Domenica si vota. Ora so per chi votare. Ma ci ho messo molto tempo, letture, chiacchiere, confronti e discussioni per arrivare alla mia decisione.
Se penso che c’è chi vota senza la minima cognizione di causa, senza saperne niente… mi viene quasi da rimettere in discussione il nostro concetto di Democrazia.
Ma… “La storia siamo noi… quelli che hanno letto un milione di libri e quelli che non sanno nemmeno parlare”, ci ricorda De Gregori. E ha ragione, i poeti hanno (quasi) sempre ragione.

In questi mesi ne ho viste e pensate di tutti colori, lo ammetto.

Intanto ho avuto un'iniziale folgorazione per Ingroia e per il programma di Rivoluzione Civile, poi pian piano un po’ sfumata. Non certo per la scarsa capacità attrattiva del nuovo movimento, quanto per un’impostazione (e molte facce) che appartengono a un’epoca che per certi versi rimpiango – con le lotte, la passione, l’entusiasmo diffuso – ma che dobbiamo accettare: è passata. E bisogna guardare avanti, per costruire su quegli stessi identici valori, nuovi ideali e nuove idee, adatte al tempo in cui viviamo. E poi la mia idea di Giustizia non coincide con un certo Giustizialismo che un po' mi fa paura. La mia idea di Sinistra è diversa.

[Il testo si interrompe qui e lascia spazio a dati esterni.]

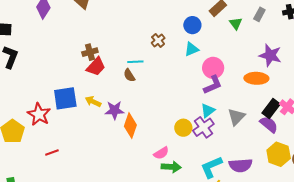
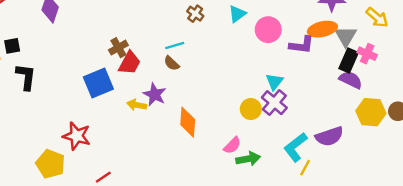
purple L-shape: (213, 85) -> (302, 45), moved, turned 45
blue square: (65, 98) -> (98, 83), moved
purple star: (114, 110) -> (155, 94), moved, turned -30
gray triangle: (236, 117) -> (346, 36), moved

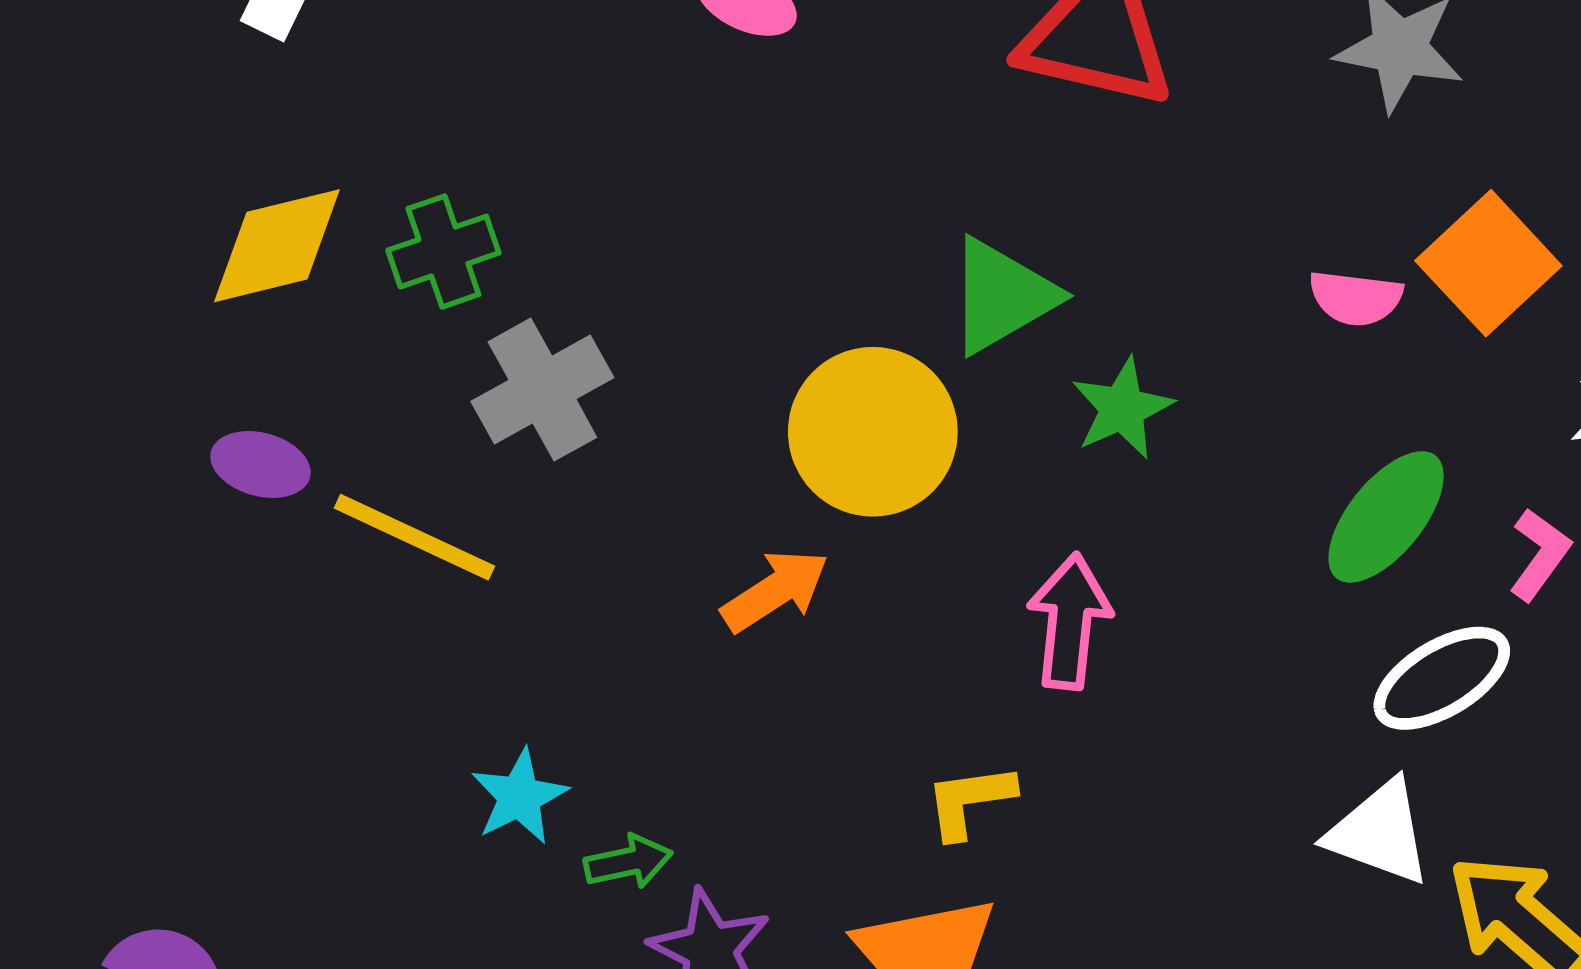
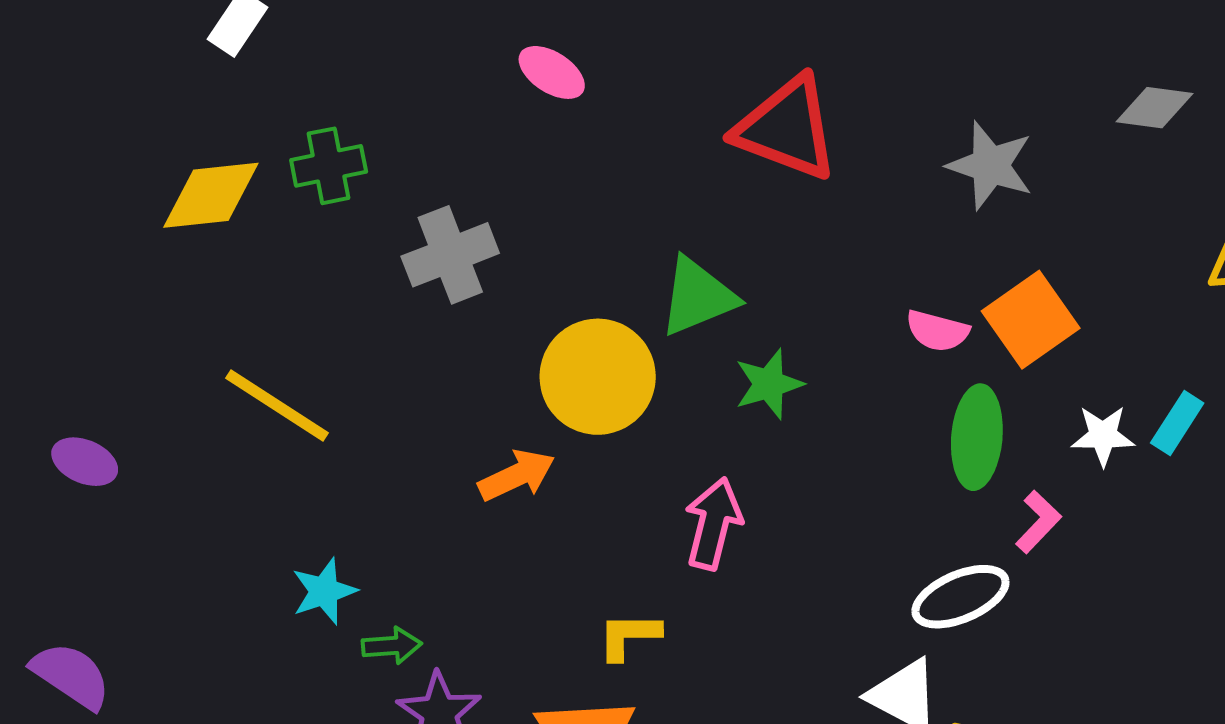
green cross: (443, 252) -> (329, 166), moved
gray cross: (542, 390) -> (450, 255), moved
purple ellipse: (260, 464) -> (85, 462), moved
green ellipse: (1386, 517) -> (977, 437), moved, turned -42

Da almeno un paio d’anni poi ho una grande attenzione per il Movimento 5 Stelle, con tutte le contraddizioni e i limiti del loro essere ma, al tempo stesso, con quella carica davvero rivoluzionaria del loro intendere la politica e, per adesso, del loro agire. Mi piacciono le loro denunce, mi piace la spinta che li anima, adoro persino le loro ingenuità. E gli sono vicino. E spero che prendano tanti voti (e son certo ne raccoglieranno più di quanto ci si aspetti). Mi piace saperli in Parlamento a “rompere le scatole” e far battaglie giuste. Perchè - è il caso di dirlo chiaramente - Grillo non è un fascista, non è niente di quello che i giornali cercano di farci credere... ricordiamoci che lui vuole togliergli il finanziamento pubblico e loro, tutti o quasi (tranne Il Fatto, che guarda caso, non utilizza i finanziamenti...), lo considerano il nemico numero uno. Io no.

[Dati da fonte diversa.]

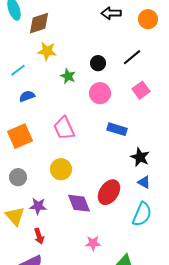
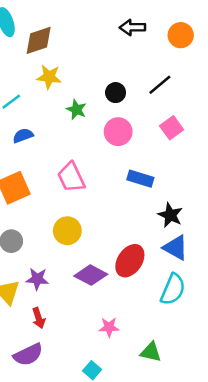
blue triangle: (144, 182) -> (176, 248), size x1.5
purple diamond: (79, 203) -> (91, 275), turned -40

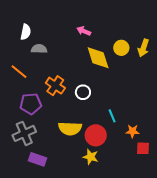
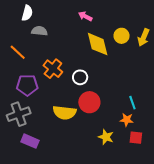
cyan line: (112, 116) -> (132, 103), moved
red circle: (96, 135) -> (89, 102), moved
yellow star: (91, 157) -> (106, 137), moved

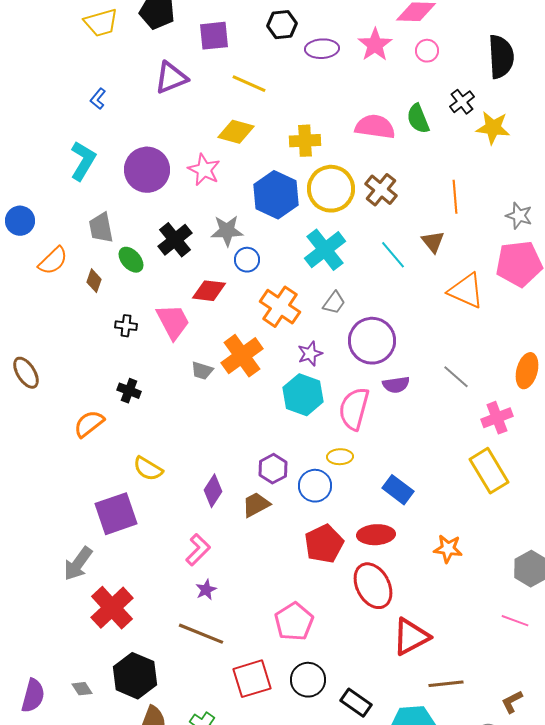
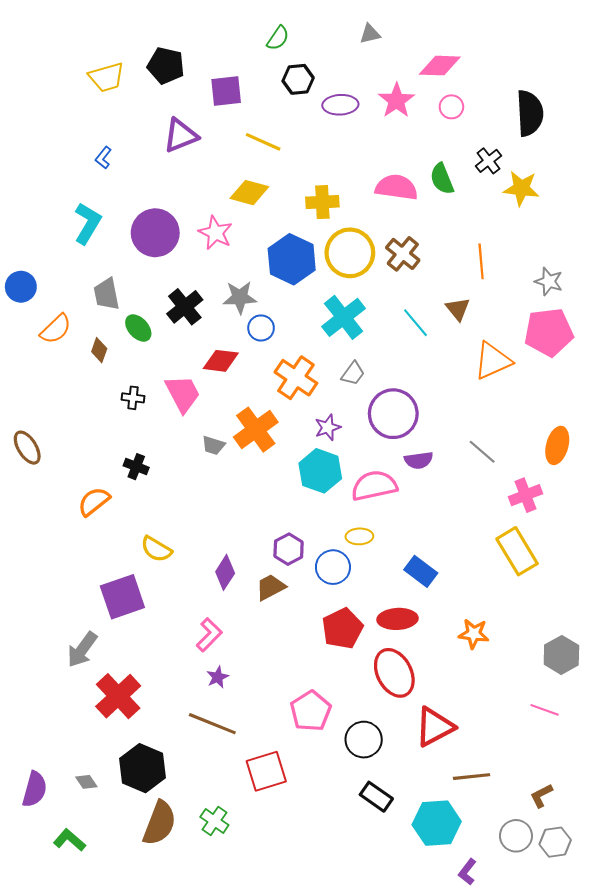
orange triangle: (466, 291) -> (493, 361), turned -48
pink semicircle: (354, 409) -> (374, 486), turned 63
black circle: (308, 680) -> (364, 740), moved

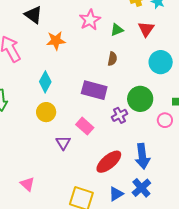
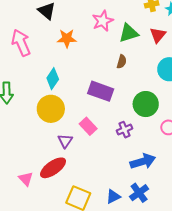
green triangle: (117, 30) -> (129, 33), size x1.5
yellow circle: (46, 112) -> (51, 109), size x1.4
purple cross: (120, 115) -> (124, 130), moved
blue arrow: (142, 156) -> (143, 161), turned -105
red ellipse: (109, 162) -> (53, 168), moved

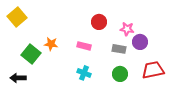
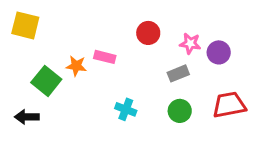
yellow square: (17, 17) -> (25, 25), turned -36
purple circle: (140, 42) -> (219, 52), moved
pink rectangle: (84, 46) -> (105, 57), moved
gray rectangle: (119, 49) -> (178, 73), turned -32

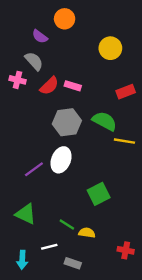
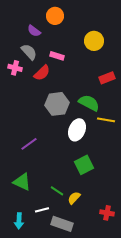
pink rectangle: (73, 86) -> (57, 56), moved
white ellipse: (61, 160) -> (77, 130), moved
yellow semicircle: (87, 233) -> (74, 198), turned -56
gray rectangle: (73, 263) -> (62, 224), size x1.5

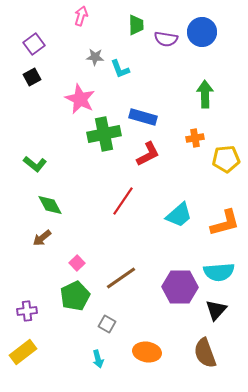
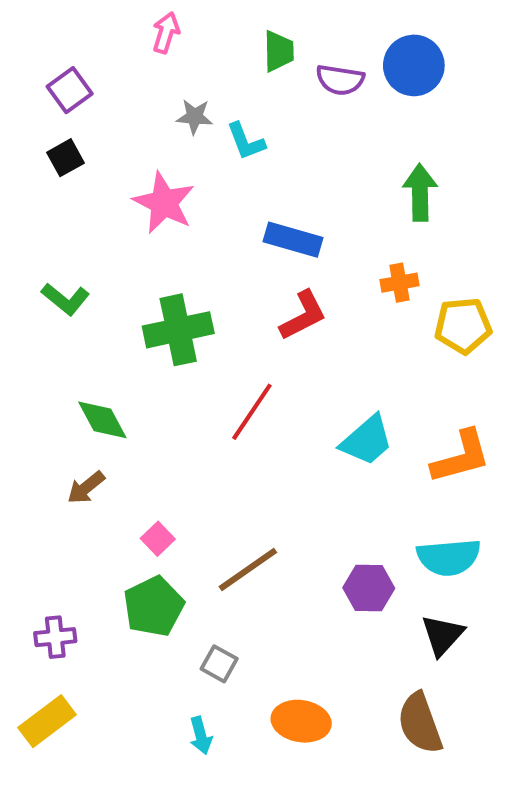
green cross: (104, 134) -> (178, 330), moved
green L-shape: (35, 164) -> (65, 299), moved
purple hexagon: (180, 287) -> (369, 588), size x0.7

Da troppi anni intanto sono incazzato col PD, come ci si incazza con un padre troppo spesso assente, distratto, un po' ottuso e a volte invischiato in cose che non mi piacciono. A cui vuoi bene, certo, ma che non riesci a perdonare. Perché non ti ha mai chiesto scusa e, soprattutto, non ha ancora dimostrato, con i comportamenti, che è davvero cambiato.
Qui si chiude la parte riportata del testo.